Holding firm against mounting pressure to revoke the Specie Circular, the president called an emergency session of Congress to convene at the beginning of September 1837. His message to this first special legislative session since the presidency of James Madison was a bold and acute program to meet the depression with government retrenchment. "All communities are apt to look to government for too much," warned Van Buren. "Even in our own country, where its powers and duties are so strictly limited, we are prone to do so, especially at periods of sudden embarrassment and distress." To yield to this temptation, however, would be a mistake, because "all former attempts on the part of the Government" to "assume the management of domestic or foreign exchange" had in his opinion "proved injurious." What was needed was a "system founded on private interest, enterprise, and competition, without the aid of legislative grants or regulations by law," one that embodied the Jeffersonian maxim "that the less government interferes with private pursuits the better for the general prosperity." The president therefore refrained "from suggesting to Congress any specific plan for regulating the exchanges of the country, relieving mercantile embarrassments, or interfering with the ordinary operation of foreign or domestic commerce," because such measures "would not promote the real and permanent welfare of those they might be designed to aid."(5)

Daniel Webster, Whig Senator from Massachusetts, denounced the President's message for "leaving the people to shift for themselves.(6) The lone exception to Van Buren's rejection of government activism was a proposal for a new bankruptcy law that would allow the national government to shut down any bank that too long suspended specie payments. The Twenty-fifth Congress refused even to consider this measure. But it quickly enacted the president's suggestion to grant importers a six-month moratorium on payment of custom-house bonds. What made this particular tax relief significant is that tariffs were the national government's only source of revenue at the time, besides the sale of public lands. Of still greater import was the legislature's willingness to go along with Van Buren's insistence on halting the distribution of federal money to the state governments. Senator Henry Clay of Kentucky and his neo-Hamiltonian Whigs had saddled the previous administration with this nineteenth-century version of modern revenue sharing after the national debt had been paid off for the first and only time in American history. General Jackson, "with a repugnance of feeling, and a recoil of judgment," according to "Old Bullion" Benton, had agreed to the distribution of the surplus because Calhoun (who else?) had incorporated it into a bill regulating the Treasury's dealings with the deposit banks.(7) But after the panic, federal revenues declined, and there was no longer any surplus revenue to hand out. Along with ending distribution, Congress accepted Van Buren's preference to finance the reappearing national debt with $10 million worth of short-term Treasury notes rather than long-term loans.

But the centerpiece of the Little Magician's special message was his courageous call for a total separation of bank and State through an Independent Treasury.

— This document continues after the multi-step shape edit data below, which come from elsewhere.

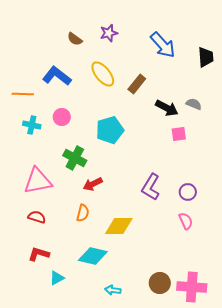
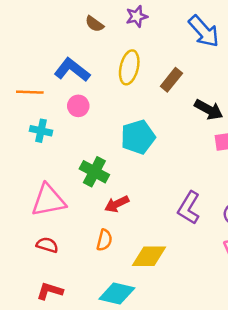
yellow ellipse: (103, 74) -> (129, 67), turned 52
pink circle: (62, 117) -> (78, 106), moved

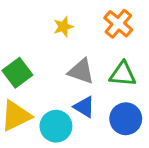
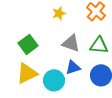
blue triangle: (84, 107) -> (73, 67), turned -49

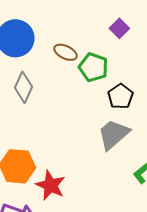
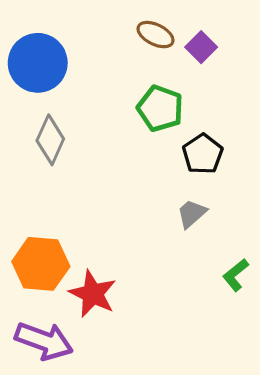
brown ellipse: (65, 52) -> (156, 35), moved
gray trapezoid: (113, 134) -> (192, 214), size x0.6

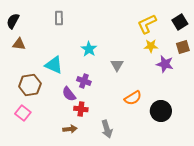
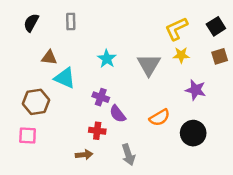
black semicircle: (13, 21) -> (31, 23), moved
brown triangle: (19, 44) -> (49, 58), moved
purple star: (165, 64) -> (196, 90), moved
gray triangle: (117, 65) -> (149, 65), moved, size x1.5
purple semicircle: (69, 94) -> (118, 114), moved
pink square: (23, 113) -> (28, 135), turned -35

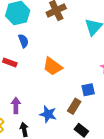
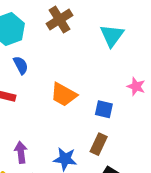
blue square: (88, 90) -> (104, 109), moved, turned 32

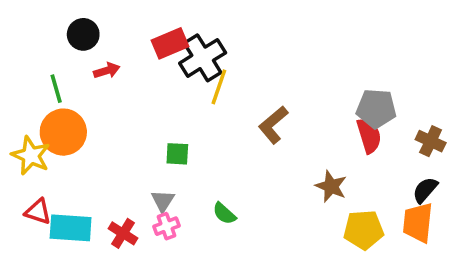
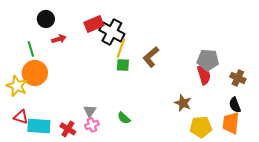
black cross: (203, 58) -> (112, 32), turned -30
brown L-shape: (273, 125) -> (151, 57), moved
green square: (177, 154) -> (123, 65), moved
black semicircle: (425, 190) -> (235, 105), turned -63

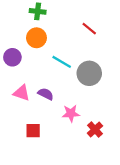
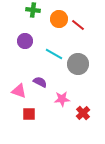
orange circle: (36, 38) -> (59, 19), moved
purple circle: (12, 57) -> (25, 41), moved
pink triangle: (22, 93) -> (19, 91), moved

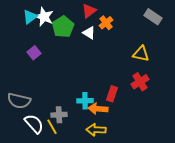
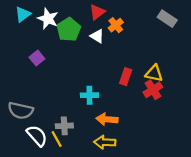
cyan triangle: (30, 17) -> (23, 14), moved
yellow triangle: (141, 54) -> (154, 73), moved
red rectangle: (112, 94) -> (126, 77), moved
cyan cross: (85, 101) -> (89, 95), moved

The Independent Treasury was an idea that could assume several forms and accommodate differing views on currency and banking, but its most fundamental requirement was that the government hold all monetary balances in the form of specie, rather than banknotes or deposits. Either existing Treasury officials or newly established subtreasuries could serve this function. Some versions restricted to specie all payments received by the government as well, whereas others let the Treasury accept notes from specie-paying banks so long as they were speedily redeemed or paid back out. Such ultra-bullionists as Senator Benton hoped that the Independent Treasury, by eliminating government support for banknotes, would ultimately drive the notes out of circulation and return the entire economy to an exclusive hard-money currency. Supporters of unregulated banking, among them Dr. John Brockenbrough, president of the Bank of Virginia, realized that the national government's finances were too small relative to the economy to effect that result and hoped instead that a divorce would be good for the state banks. Still others, including Secretary of the Treasury Levi Woodbury of New Hampshire, wanted to supplement the Independent Treasury with some federal regulation of banking, such as restrictions on banknotes of small denominations. And some proponents went so far as Senator James Buchanan of Pennsylvania, who favored a government-issued paper money, anticipating the Greenbacks and gold certificates of the Civil War.(8)

Administration spokesman Silas Wright of New York introduced into the Senate an Independent Treasury bill that simply assigned the keeping of funds to existing officials and was silent on how payments could be made. Calhoun then startled members of both parties with another one of his sudden but inept political reversals. Abandoning his Whig allies, he announced his support for the administration initiative. Calhoun, however, wanted to modify it by turning Treasury notes into a permanent government currency and by phasing in over four years a requirement that the Treasury Department accept only specie or its own notes. Because a specie requirement was already implicit in Van Buren's message, the administration had to accept this amendment. Although the widespread bank suspensions had tended to discredit state banks as government depositories, Calhoun's amendment now stiffened the opposition of Conservative Democrats to the divorce bill. Nor did it help when the Calhounites portrayed divorce as a sectional issue that would free the South from northern capital, linking the question to the interminable debates over abolitionist petitions that were preoccupying Congress at the time. The amended divorce bill passed the Senate by two votes, but it was tabled in the House. In later sessions, when the administration reluctantly dropped the specie requirement in order to pick up Conservative votes, the Nullifier turned against the measure.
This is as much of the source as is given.